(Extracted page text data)
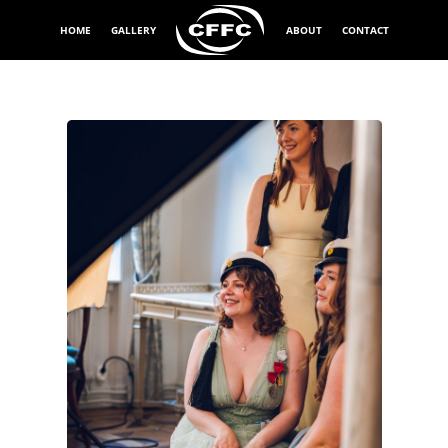
HOME
GALLERY
ABOUT
CONTACT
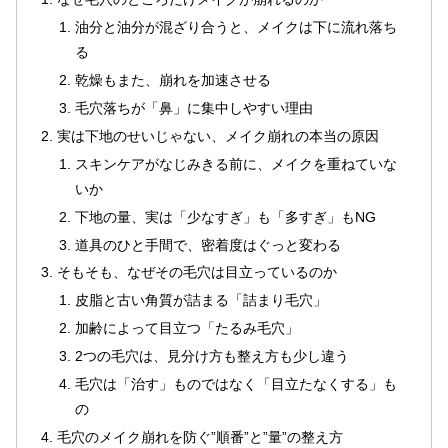
油分と油分が混ざり合うと、メイクは下に流れ落ち
る
乾燥もまた、崩れを加速させる
毛穴落ちが「鼻」に集中しやすい理由
実は下地のせいじゃない、メイク崩れの本当の原因
スキンケアがなじみきる前に、メイクを重ねていな
いか
下地の量、実は「少なすぎ」も「多すぎ」もNG
道具のひと手間で、密着度はぐっと変わる
そもそも、なぜその毛穴は目立っているのか
皮脂と古い角質が詰まる「詰まり毛穴」
加齢によって目立つ「たるみ毛穴」
2つの毛穴は、見分け方も整え方も少し違う
毛穴は「治す」ものではなく「目立たなくする」も
の
毛穴のメイク崩れを防ぐ”順番”と”量”の整え方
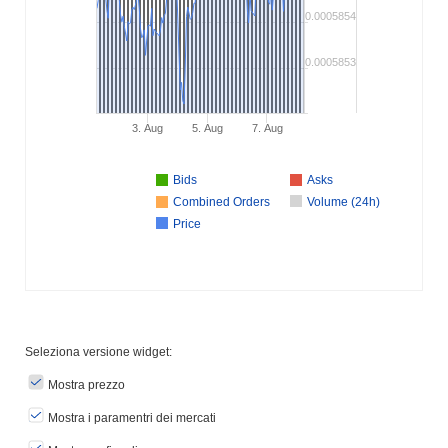
0.0005854
0.0005853
3. Aug
5. Aug
7. Aug
Bids
Asks
Combined Orders
Volume (24h)
Price
Seleziona versione widget:
Mostra prezzo
Mostra i paramentri dei mercati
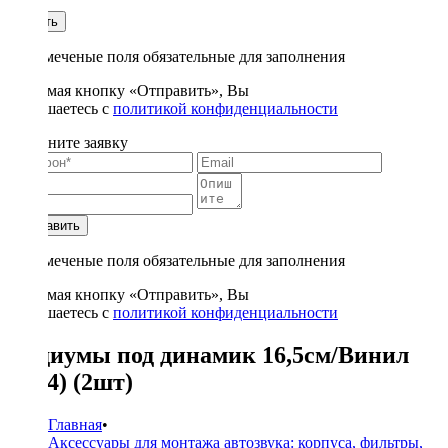
1
Купить
* - отмеченые поля обязательные для заполнения
Нажимая кнопку «Отправить», Вы
соглашаетесь с
политикой конфиденциальности
Заполните заявку
Отправить
* - отмеченые поля обязательные для заполнения
Нажимая кнопку «Отправить», Вы
соглашаетесь с
политикой конфиденциальности
Подиумы под динамик 16,5см/Винил
(H24) (2шт)
Главная
•
Аксессуары для монтажа автозвука: корпуса, фильтры,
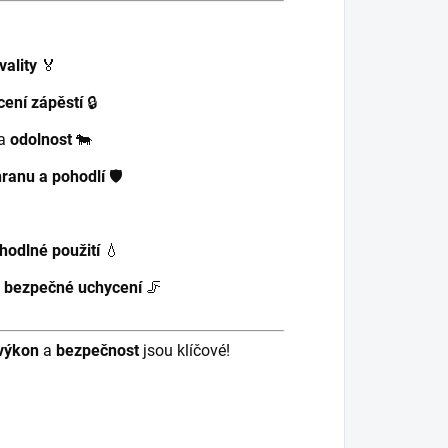
vality
🏅
ení zápěstí
🔒
a
odolnost
🐄
hranu a pohodlí
🛡️
hodlné použití
💧
a
bezpečné uchycení
🦵
výkon
a
bezpečnost
jsou klíčové!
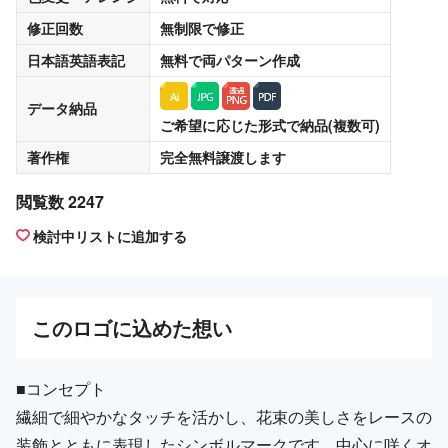
修正回数
無制限
で修正
日本語英語表記
無料
で両パターン作成
データ納品
ご希望に応じた形式で納品(複数可)
著作権
完全無料譲渡
します
閲覧数 2247
検討中リストに追加する
この
ロゴ
に込めた想い
■コンセプト
繊細で細やかなタッチを活かし、花束の美しさをレースの
装飾とともに表現したシンボルマークです。中心に咲くオ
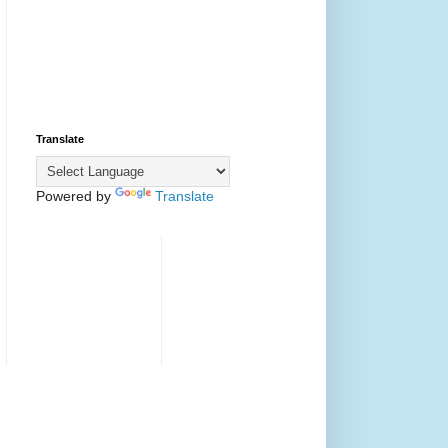
Translate
Powered by
Translate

### WHAT THIS TASK INVOLVES
An exact reproduction of the data is required, with pictures excluded.

### RESPONSE TO THE TASK
HOME
GALLERY
ABOUT
CONTACT
油分と油分が混ざり合うと、メイクは下に流れ落ち
る
乾燥もまた、崩れを加速させる
毛穴落ちが「鼻」に集中しやすい理由
実は下地のせいじゃない、メイク崩れの本当の原因
スキンケアがなじみきる前に、メイクを重ねていな
いか
下地の量、実は「少なすぎ」も「多すぎ」もNG
道具のひと手間で、密着度はぐっと変わる
そもそも、なぜその毛穴は目立っているのか
皮脂と古い角質が詰まる「詰まり毛穴」
加齢によって目立つ「たるみ毛穴」
2つの毛穴は、見分け方も整え方も少し違う
毛穴は「治す」ものではなく「目立たなくする」も
の
毛穴のメイク崩れを防ぐ”順番”と”量”の整え方
0.0005854
0.0005853
3. Aug
5. Aug
7. Aug
Bids
Asks
Combined Orders
Volume (24h)
Price
Seleziona versione widget:
Mostra prezzo
Mostra i paramentri dei mercati
1
Купить
* - отмеченые поля обязательные для заполнения
Нажимая кнопку «Отправить», Вы
соглашаетесь с
политикой конфиденциальности
Заполните заявку
Отправить
* - отмеченые поля обязательные для заполнения
Нажимая кнопку «Отправить», Вы
соглашаетесь с
политикой конфиденциальности
Подиумы под динамик 16,5см/Винил
(H24) (2шт)
Главная
•
Аксессуары для монтажа автозвука: корпуса, фильтры,
vality
🏅
ení zápěstí
🔒
a
odolnost
🐄
hranu a pohodlí
🛡️
hodlné použití
💧
a
bezpečné uchycení
🦵
výkon
a
bezpečnost
jsou klíčové!
修正回数
無制限
で修正
日本語英語表記
無料
で両パターン作成
データ納品
ご希望に応じた形式で納品(複数可)
著作権
完全無料譲渡
します
閲覧数 2247
検討中リストに追加する
この
ロゴ
に込めた想い
■コンセプト
繊細で細やかなタッチを活かし、花束の美しさをレースの
装飾とともに表現したシンボルマークです。中心に咲くオ
Translate
Powered by
Translate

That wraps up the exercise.